Long Cylindrical Mills.—Long mills are used mainly for open circuit grinding and are particularly popular in the cement industry. The simplest form is a single compartment tube mill (Fig. 2) ; however, compound mills are more common and generally effect better grinding. Compound mills have several compartments, each containing different sizes of grinding media; they can accept a coarser feed than the tube mill and larger sized mills are built. The vertical diaphragms forming the partitions between compartments must be designed for long life and yet permit the easy passage of burden across them; the shape, number and total area of the slots in the diaphragms are important factors.
The diaphragms of compound mills are vertical, whereas in compartment mills, longitudinal partitions running the entire length of the mill are used. The “Concentra” mill is one example.
Rod Mills.—Rod mills (Fig. 3) are an important form of cylindrical mill; generally these are long mills, but short forms are manufactured. Rod mills do not efficiently produce a very fine output; but are very effective in the stages preparatory to a final fine grind.
Conical Mills.—Conical mills (Fig. 3) originated in an attempt to overcome a limitation common to most tumbling mills; large grinding media often migrate to the discharge end leading to a poor quality grind. However, ball migration can occur in conical mills; sometimes it arises from overloading the mill. Conical mills have been used for wet and dry grinding and as air-swept pulverizers.

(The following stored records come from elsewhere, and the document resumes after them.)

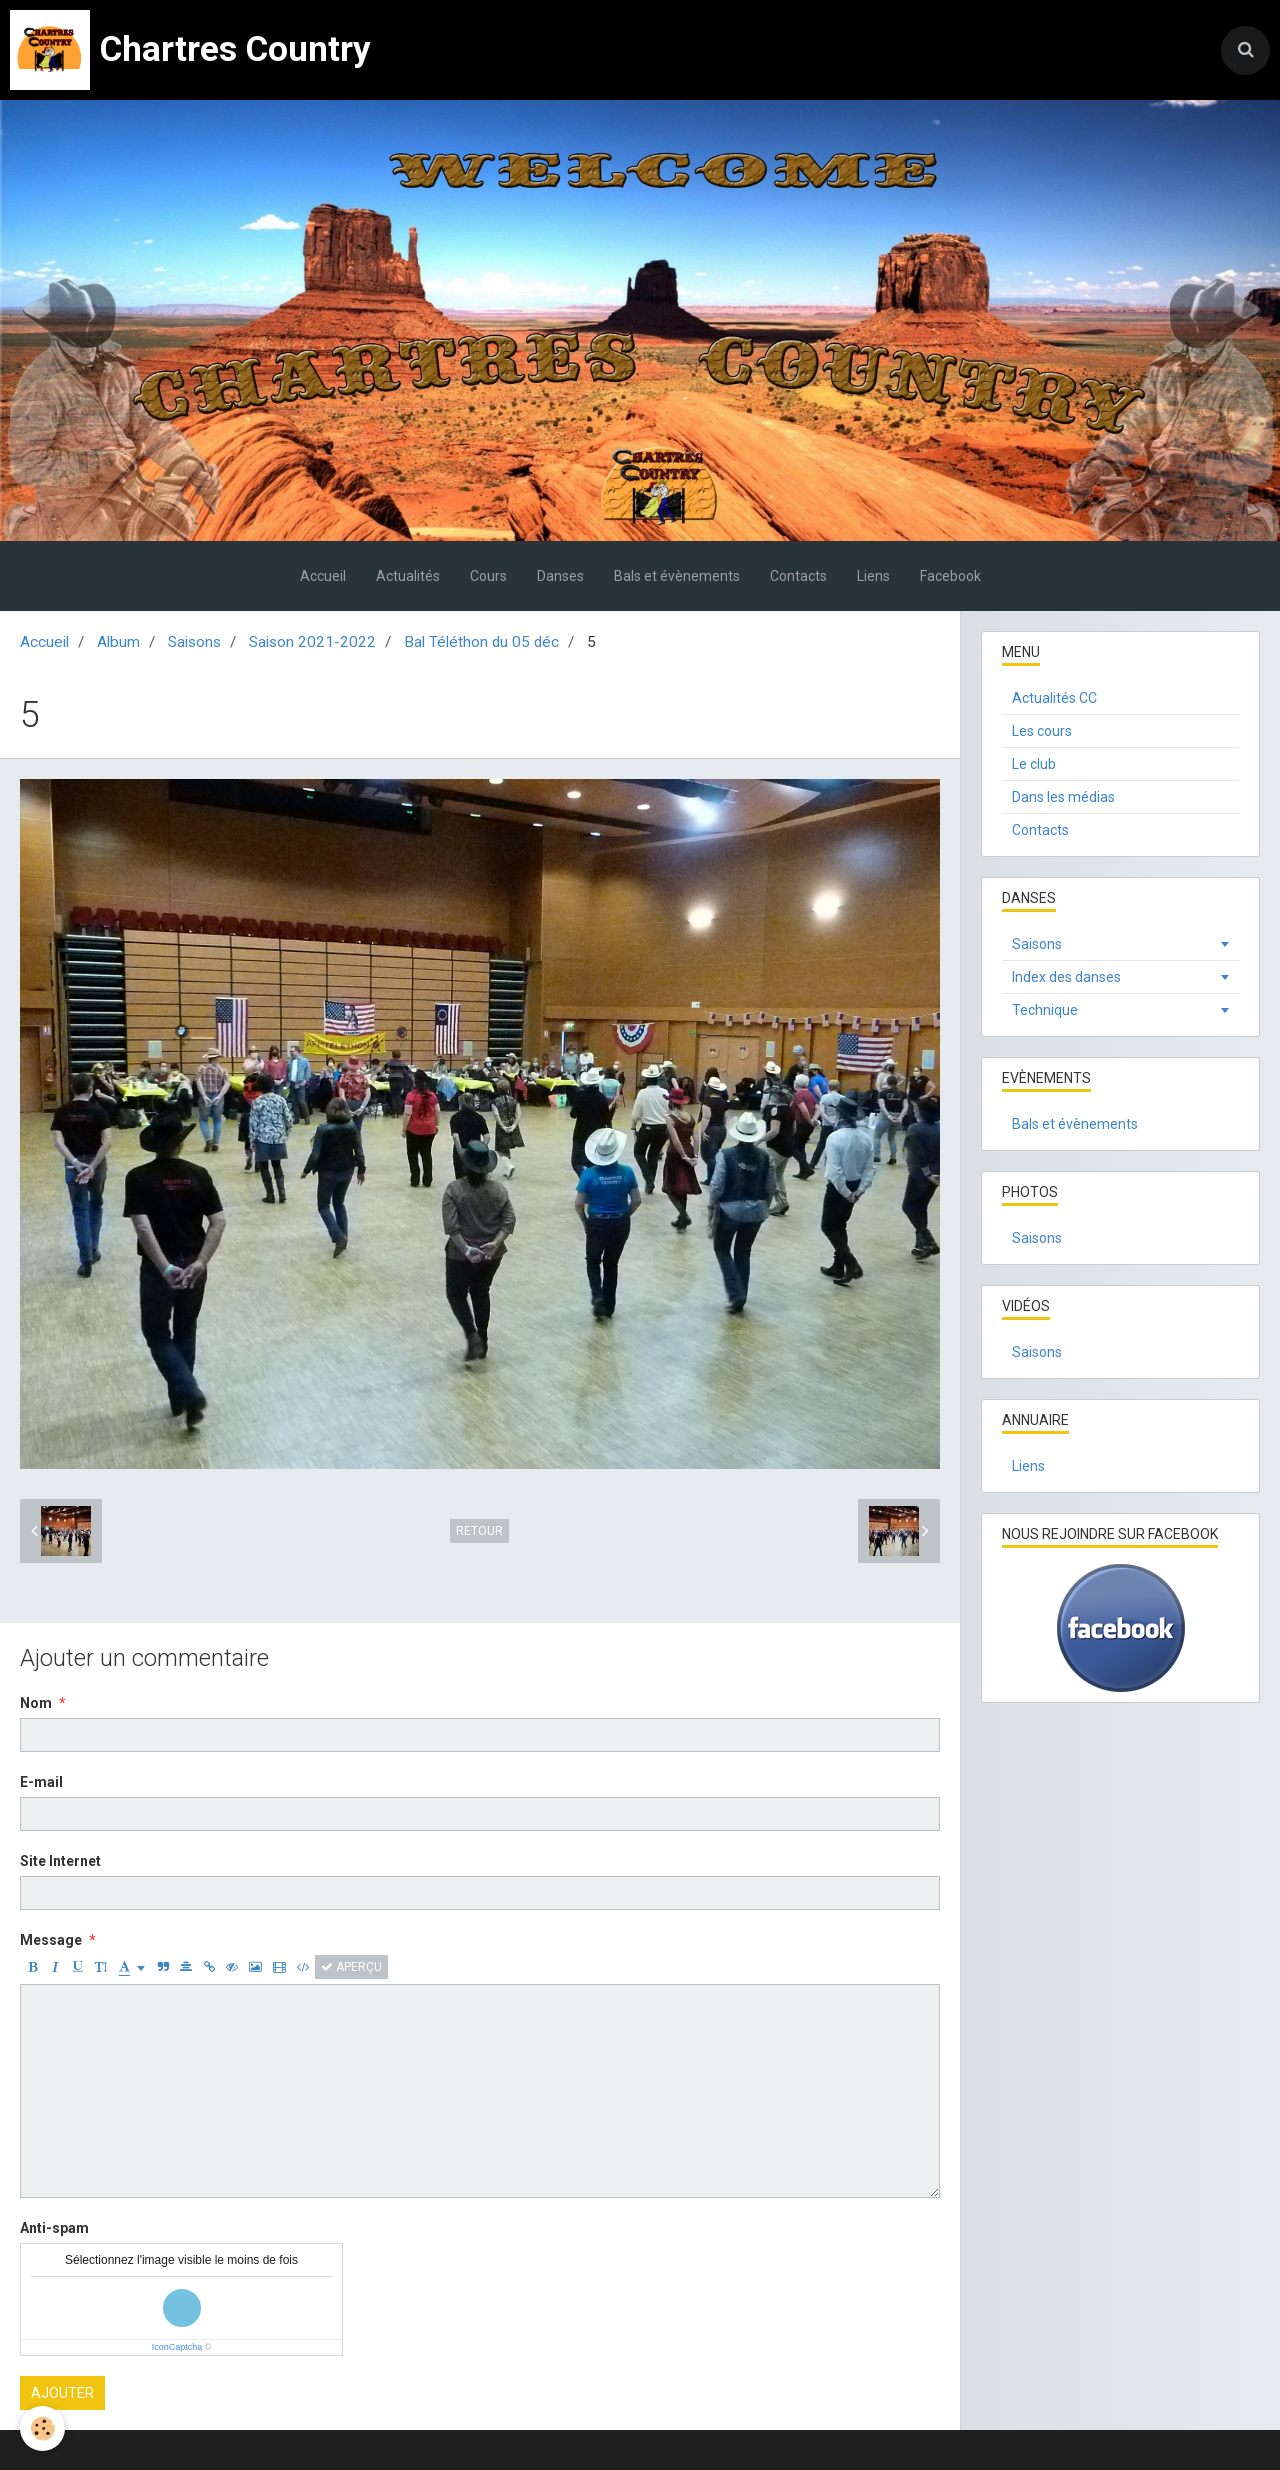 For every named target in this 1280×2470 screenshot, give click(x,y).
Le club (1034, 764)
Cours (488, 576)
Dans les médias (1063, 797)
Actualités (408, 576)
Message (51, 1940)
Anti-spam (54, 2228)
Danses (560, 576)
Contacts (798, 576)
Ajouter (62, 2393)
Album (118, 642)
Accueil (323, 576)
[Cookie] (42, 2428)
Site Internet (60, 1861)
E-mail (41, 1782)
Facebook (950, 576)
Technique (1045, 1010)
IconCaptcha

Unusual Mill Designs. — Vibratory ball mills agitate a charge by means of oscillating springs. The frequency of the imposed oscillations is of critical importance and has been the subject of patents. The mills are reported to be used in Germany, but only very small numbers appear to have been tried elsewhere.
The Aerofall and Hadsel mills are grinding machines which crush and grind by using the burden as its own grinding media; however, in tests, a small quantity of grinding media has been used. Relatively little has been published on these mills’ performance or construction.
General Features.—Many types of mill liners are in use; they serve to protect the mill shell by an expendable item and to transmit the forces necessary to induce the charge of a mill to tumble. The latter facet of the effects of liners on mill performance is important and it is unfortunate that experience is practically the only guide when choosing the design for liners.
The most common grinding media are spherical, or nearly so, e.g. forged steel balls and flint pebbles. Various special shapes have been tried and some such Cylpebs have found continued favour at some plants; however, the disadvantages of special shapes are generally thought to outweigh advantages. In ore dressing, the cost of replacing worn media is appreciable, but in coal pulverizing it is a small item alongside other factors such as fan erosion in mills under suction.
The speeds at which ball mills operate range from 50 to 90 per cent of the critical speed with the lower speeds being more favoured in recent years, whereas rod mill speeds, although normally 50 to 60 per cent of the critical, have been increased to about 80 per cent recently. The nature of the agitation partly depends on the operating mill speed, but it also depends on the degree of filling, the density and shape of the grinding media and the liner conformation. The degree of filling varies from about 25 per cent in the case of some pulverizers up to about 50 per cent of the mill volume.